Oakland A’s Fan Gives Emotional Tribute to Team at the Last-Ever Game in the City: ‘My Kids Are So At Home Here’

 
Oakland A's fan

CBS Sports

An Oakland Athletics fan paid tribute to his team in the final game in the city by explaining how his family has been connected to it for generations.

The A’s on Thursday played their last-ever game in the Oakland Coliseum. While ownership continues finalizing the team’s relocation to Las Vegas, the team will play in a Minor League field in Sacramento for the next few seasons.

More than 40,000 A’s fans packed the stadium to bid farewell to the team.

Before the game, one fan detailed just how much the team has meant to his team:

My dad didn’t know what to do with me, so he brought me here, and we used to walk across that BART bridge to games and it was like magic. I watched Dwayne Murphy and Rickey Henderson out there, running the outfield, stealing bases, hat flying off — it was beautiful. And that’s what made me fall in love with baseball.

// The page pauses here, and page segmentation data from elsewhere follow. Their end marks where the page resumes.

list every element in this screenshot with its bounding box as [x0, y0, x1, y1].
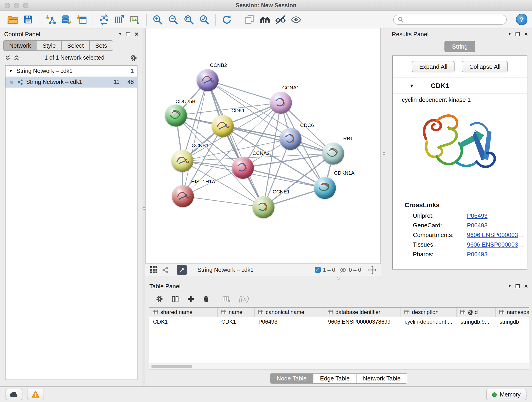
column-header-namespac[interactable]: namespac [496, 307, 529, 317]
home-panel-button[interactable] [258, 13, 272, 26]
tab-node-table[interactable]: Node Table [270, 373, 313, 384]
column-header-database-identifier[interactable]: database identifier [324, 307, 401, 317]
table-horizontal-scrollbar[interactable] [149, 364, 529, 369]
network-node-ccna1[interactable] [270, 92, 292, 114]
collapse-panel-icon[interactable]: ▾ [509, 32, 511, 36]
minimize-window-button[interactable] [14, 2, 19, 8]
expand-all-button[interactable]: Expand All [412, 61, 455, 72]
column-header-description[interactable]: description [401, 307, 457, 317]
tab-style[interactable]: Style [36, 40, 62, 51]
selected-checkbox-icon[interactable]: ✓ [315, 267, 321, 273]
network-node-ccnb2[interactable] [196, 69, 219, 91]
zoom-out-button[interactable] [166, 13, 180, 26]
zoom-selected-button[interactable] [197, 13, 211, 26]
table-row[interactable]: CDK1CDK1P064939606.ENSP00000378699cyclin… [149, 317, 529, 326]
import-table-button[interactable] [75, 13, 89, 26]
crosslink-value-link[interactable]: 9606.ENSP00000378699 [467, 241, 527, 248]
open-external-button[interactable]: ↗ [177, 265, 187, 275]
table-cell[interactable]: 9606.ENSP00000378699 [324, 317, 401, 326]
table-cell[interactable]: CDK1 [218, 317, 255, 326]
splitter-handle[interactable] [383, 152, 385, 155]
network-options-gear-icon[interactable] [130, 54, 138, 62]
clone-network-button[interactable] [97, 13, 111, 26]
zoom-fit-button[interactable] [182, 13, 196, 26]
delete-column-trash-icon[interactable] [203, 295, 210, 303]
network-node-rb1[interactable] [322, 143, 344, 165]
collapse-all-networks-icon[interactable] [14, 55, 19, 61]
splitter-handle[interactable] [337, 277, 340, 280]
close-panel-icon[interactable]: × [135, 31, 138, 37]
network-node-ccna2[interactable] [232, 157, 254, 179]
crosslink-value-link[interactable]: P06493 [467, 251, 488, 258]
gene-section-header[interactable]: ▼ CDK1 [393, 77, 527, 94]
network-node-cdk1[interactable] [212, 115, 234, 137]
global-search[interactable] [393, 14, 507, 25]
crosslink-value-link[interactable]: P06493 [467, 212, 488, 219]
tab-string[interactable]: String [444, 41, 475, 52]
grid-view-icon[interactable] [150, 266, 158, 274]
float-panel-icon[interactable] [126, 32, 130, 36]
copy-document-button[interactable] [242, 13, 256, 26]
pan-crosshair-icon[interactable] [368, 266, 376, 274]
table-cell[interactable]: stringdb:9... [457, 317, 496, 326]
network-row-selected[interactable]: String Network – cdk1 11 48 [6, 77, 137, 88]
table-cell[interactable]: cyclin-dependent ... [401, 317, 457, 326]
table-cell[interactable]: P06493 [255, 317, 324, 326]
left-splitter[interactable] [143, 28, 145, 386]
network-node-hist1h1a[interactable] [172, 185, 194, 207]
collection-expander-icon[interactable]: ▼ [9, 69, 14, 73]
tab-network-table[interactable]: Network Table [356, 373, 407, 384]
column-header-canonical-name[interactable]: canonical name [255, 307, 324, 317]
float-panel-icon[interactable] [515, 32, 520, 36]
collapse-panel-icon[interactable]: ▾ [119, 32, 121, 36]
gene-expander-icon[interactable]: ▼ [409, 83, 414, 88]
warnings-button[interactable] [27, 389, 44, 400]
expand-all-networks-icon[interactable] [5, 55, 11, 61]
zoom-in-button[interactable] [151, 13, 165, 26]
network-node-cdkn1a[interactable] [314, 177, 336, 199]
show-all-button[interactable] [289, 13, 303, 26]
network-node-ccne1[interactable] [253, 196, 274, 218]
crosslink-value-link[interactable]: 9606.ENSP00000378699 [467, 231, 527, 238]
crosslink-value-link[interactable]: P06493 [467, 222, 488, 229]
close-panel-icon[interactable]: × [524, 31, 528, 37]
column-header-shared-name[interactable]: shared name [149, 307, 218, 317]
table-splitter[interactable] [145, 276, 532, 281]
close-window-button[interactable] [5, 2, 10, 8]
network-node-cdc25b[interactable] [165, 104, 187, 127]
cloud-status-button[interactable] [6, 389, 22, 400]
memory-button[interactable]: Memory [486, 389, 526, 400]
open-session-button[interactable] [6, 13, 19, 26]
save-session-button[interactable] [21, 13, 35, 26]
tab-sets[interactable]: Sets [89, 40, 113, 51]
network-node-cdc6[interactable] [279, 128, 302, 150]
tab-select[interactable]: Select [61, 40, 89, 51]
export-table-button[interactable] [113, 13, 127, 26]
network-node-ccnb1[interactable] [171, 150, 193, 172]
table-cell[interactable]: CDK1 [149, 317, 218, 326]
column-header--id[interactable]: @id [457, 307, 496, 317]
import-network-file-button[interactable] [44, 13, 57, 26]
close-panel-icon[interactable]: × [524, 283, 528, 289]
import-network-database-button[interactable] [59, 13, 73, 26]
tab-network[interactable]: Network [3, 40, 37, 51]
search-input[interactable] [406, 16, 502, 23]
splitter-handle[interactable] [143, 207, 145, 210]
add-column-plus-icon[interactable] [187, 295, 195, 303]
hide-selected-button[interactable] [273, 13, 287, 26]
tab-edge-table[interactable]: Edge Table [313, 373, 357, 384]
zoom-window-button[interactable] [23, 2, 28, 8]
help-button[interactable]: ? [516, 14, 527, 25]
export-image-button[interactable] [128, 13, 142, 26]
collapse-panel-icon[interactable]: ▾ [509, 284, 511, 288]
column-header-name[interactable]: name [218, 307, 255, 317]
refresh-network-button[interactable] [220, 13, 234, 26]
results-splitter[interactable] [381, 28, 388, 276]
network-collection-row[interactable]: ▼ String Network – cdk1 1 [6, 65, 137, 77]
collapse-all-button[interactable]: Collapse All [462, 61, 508, 72]
table-cell[interactable]: stringdb [496, 317, 529, 326]
scr ollbar-thumb[interactable] [151, 365, 192, 368]
float-panel-icon[interactable] [515, 284, 520, 288]
network-canvas[interactable]: CCNB2CCNA1CDC25BCDK1CDC6RB1CCNB1CCNA2CDK… [145, 28, 381, 263]
table-options-gear-icon[interactable] [155, 295, 164, 303]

And then I had a little brother who is 13 years younger than me, and I didn’t know what to do with him. So what did I do? I brought him here. I brought him to baseball games. I brought him to opening day. His birthday’s in April and we would come to opening day every year. And when I went away to college, I would send him tickets to opening day every year, and he would call me for the national anthem, and he would call me for the seventh inning stretch, and he would call me for Jason Giambi’s first at-bat as a Yankee so I could hear the boos.

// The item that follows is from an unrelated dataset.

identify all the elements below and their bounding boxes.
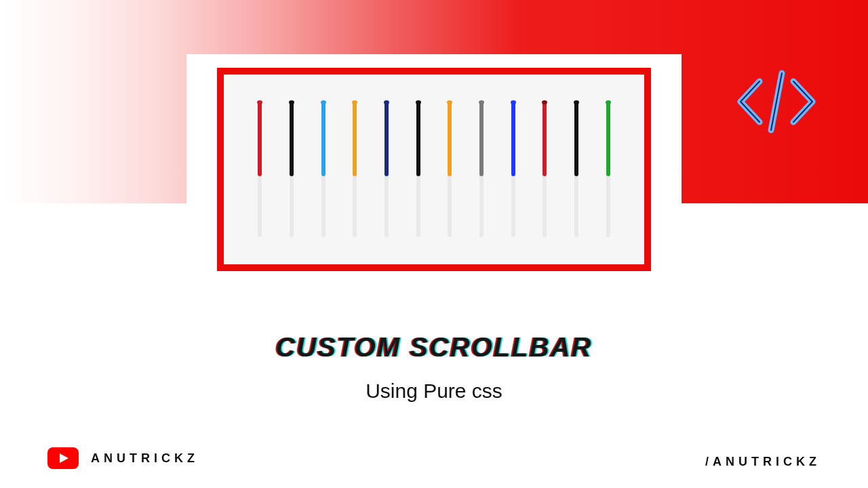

And then when I had kids, I knew what to do with them. And so what did I do? I brought them here. My kids are so at home here. They come in here and they take off their jackets and they drop them in a corner and they run off because they feel like they’re at home — not like they’re in a place with 20,000 strangers or 4,000 strangers. And so that’s what baseball in Oakland is.

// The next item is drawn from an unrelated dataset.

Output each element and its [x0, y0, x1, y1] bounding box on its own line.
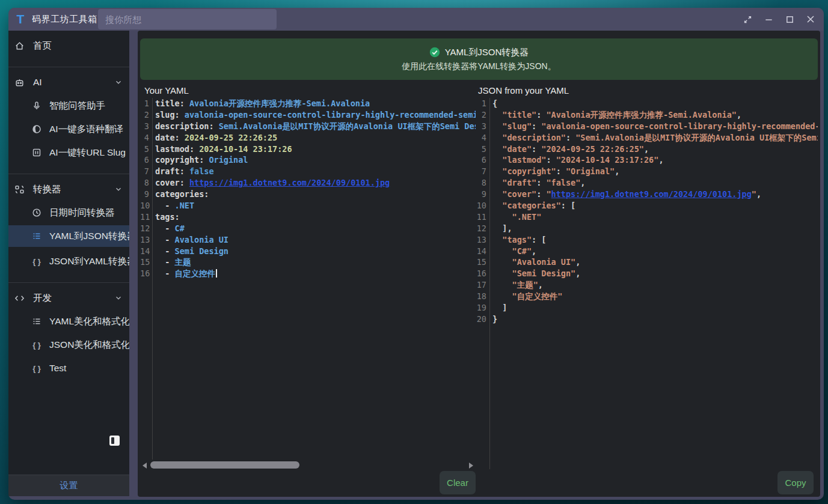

This is generations. This is like father to son to brother to child, and you’re ripping that away for what? You’re trying to fill a stadium with 70% visiting fans? That’s ridiculous. Baby Gap, “nepo baby,” guy who inherited everything. We work for ours. That’s what we do in Oakland. We work. Everything that we have, we work for. This is blue-collar; this is who we are; and we want this to stay.